Darrow was nothing except his words and ideas, of course. Well, not nothing. There was his physical presence and his mannerisms, his body language, at which he was as adept as a great actor. Even more, there was his sly, cunning feel for human nature, his ability to read juries and play them like a musical instrument.
The mannerisms, though, were there to frame his words, and his words were how he put to use that cunning feel for human nature.
So, yes, you can’t write about Darrow without trotting out his words. Perhaps this book would have benefited if Farrell had used fewer of those words and framed them better. The danger of quoting too much of Darrow is to make him boring. And Darrow, it appears, was never boring.
And perhaps Farrell could have done a lot more framing in general — a lot more to put Darrow into context.
On page 352 of the 466 pages of text in this book, Farrell writes:
Darrow was, in retrospect, a uniquely apt lawyer for Leopold and Loeb. He had the audacity to treat judges and juries to original sermons on an intellectual plane far higher than the usual courtroom wrangling, and to do so in a captivating way. People listened to his reasoning, despite its strangeness, its theory, its difficult demand for mercy.
“Yes!,” I said to myself, when I came across those three sentences.
At another point in the book, Darrow turns late in life to one of his many lady friends, this one a former lover, and says, “Mary, I am terribly famous and goddamn unimportant.” That was a question I had pondered throughout Farrell’s book. Darrow was certainly colorful, certainly skilled, certainly brilliant. But important? I wasn’t sure.
Then, I read those three sentences in Farrell’s chapter on the Leopold and Loeb case, and they crystallized for me Darrow’s importance.
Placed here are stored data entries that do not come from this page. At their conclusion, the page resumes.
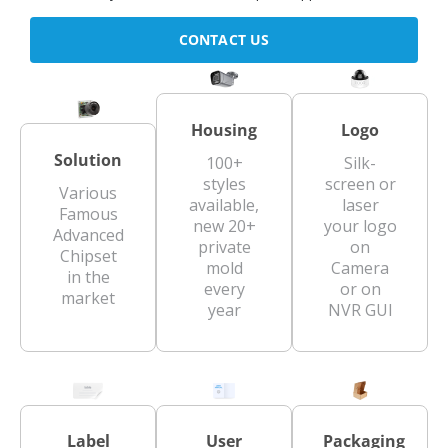
CONTACT US
Housing
Logo
Solution
100+
Silk-
styles
screen or
Various
available,
laser
Famous
new 20+
your logo
Advanced
private
on
Chipset
mold
Camera
in the
every
or on
market
year
NVR GUI
Label
User
Packaging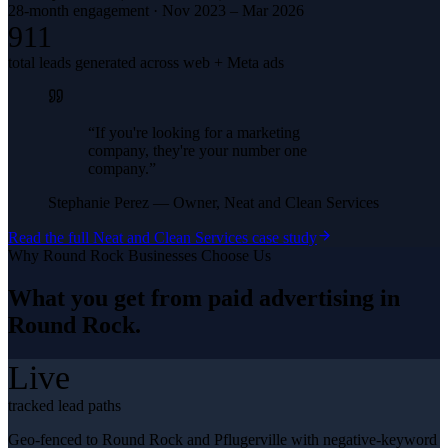
28-month engagement · Nov 2023 – Mar 2026
911
total leads generated across web + Meta ads
“
If you're looking for a marketing
company, they're your number one
company.
”
Stephanie Perez
—
Owner, Neat and Clean Services
Read the full
Neat and Clean Services
case study
Why
Round Rock
Businesses Choose Us
What you get from
paid advertising
in
Round Rock
.
Live
tracked lead paths
Geo-fenced to Round Rock and Pflugerville with negative-keyword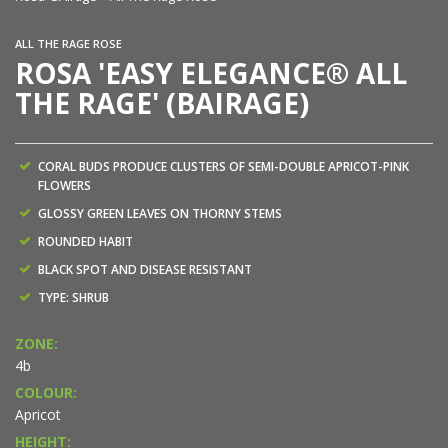
ALL THE RAGE ROSE
ROSA 'EASY ELEGANCE® ALL
THE RAGE' (BAIRAGE)
CORAL BUDS PRODUCE CLUSTERS OF SEMI-DOUBLE APRICOT-PINK
FLOWERS
GLOSSY GREEN LEAVES ON THORNY STEMS
ROUNDED HABIT
BLACK SPOT AND DISEASE RESISTANT
TYPE: SHRUB
ZONE:
4b
COLOUR:
Apricot
HEIGHT: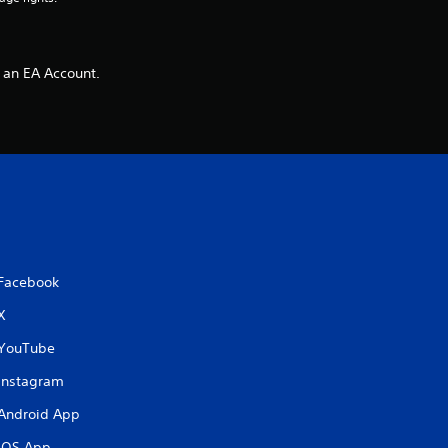
 an EA Account.
Facebook
X
YouTube
Instagram
Android App
iOS App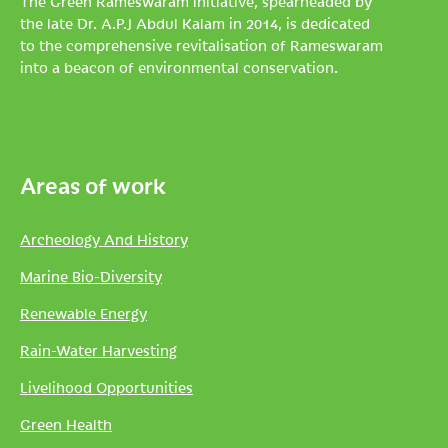
The Green Rameswaram initiative, spearheaded by
the late Dr. A.P.J Abdul Kalam in 2014, is dedicated
to the comprehensive revitalisation of Rameswaram
into a beacon of environmental conservation.
Areas of work
Archeology And History
Marine Bio-Diversity
Renewable Energy
Rain-Water Harvesting
Livelihood Opportunities
Green Health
Darrow was significant in U.S. history not because he got his clients off or helped them avoid the executioner. Other lawyers have been as highly skilled.
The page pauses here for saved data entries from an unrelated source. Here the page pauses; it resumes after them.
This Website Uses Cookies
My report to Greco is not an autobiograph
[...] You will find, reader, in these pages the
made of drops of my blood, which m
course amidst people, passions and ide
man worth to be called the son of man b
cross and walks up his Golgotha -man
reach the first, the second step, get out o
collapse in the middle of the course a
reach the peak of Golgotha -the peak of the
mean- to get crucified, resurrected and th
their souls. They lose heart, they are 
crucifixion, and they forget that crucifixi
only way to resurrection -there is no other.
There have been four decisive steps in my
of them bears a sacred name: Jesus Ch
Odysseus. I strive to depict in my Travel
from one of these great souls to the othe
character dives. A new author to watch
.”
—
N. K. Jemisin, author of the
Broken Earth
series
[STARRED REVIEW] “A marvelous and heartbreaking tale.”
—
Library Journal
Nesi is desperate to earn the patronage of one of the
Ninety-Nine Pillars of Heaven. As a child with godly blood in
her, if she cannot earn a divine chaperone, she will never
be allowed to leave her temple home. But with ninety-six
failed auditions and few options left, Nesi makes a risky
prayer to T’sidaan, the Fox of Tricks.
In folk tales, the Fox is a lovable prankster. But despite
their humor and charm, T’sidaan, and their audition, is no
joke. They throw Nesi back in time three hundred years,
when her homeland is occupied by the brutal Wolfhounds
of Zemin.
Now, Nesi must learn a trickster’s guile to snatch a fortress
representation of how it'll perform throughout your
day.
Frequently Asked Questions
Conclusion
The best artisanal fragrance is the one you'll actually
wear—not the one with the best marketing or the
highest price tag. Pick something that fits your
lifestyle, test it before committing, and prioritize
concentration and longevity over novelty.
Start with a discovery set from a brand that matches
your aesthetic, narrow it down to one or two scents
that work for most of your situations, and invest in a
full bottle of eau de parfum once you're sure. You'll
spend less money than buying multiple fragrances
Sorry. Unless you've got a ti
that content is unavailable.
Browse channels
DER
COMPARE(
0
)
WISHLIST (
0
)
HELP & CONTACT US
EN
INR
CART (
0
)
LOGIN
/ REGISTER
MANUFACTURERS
He was significant because he used the bully pulpit of the courtroom to promulgate philosophies and principles that have made us a better nation — that the rich should not be permitted always to lord over the poor, that African-Americans have as much right as whites to equal treatment, that government’s killing of killers is brutal and without value, that one religious faith cannot be given prominence above others.
A century ago, those were ideas that were nascent. They came into bloom and came to improve the lives of all Americans, in part, because they were spelled out so clearly and so eloquently by Darrow.
So, I thank Farrell for those three sentences.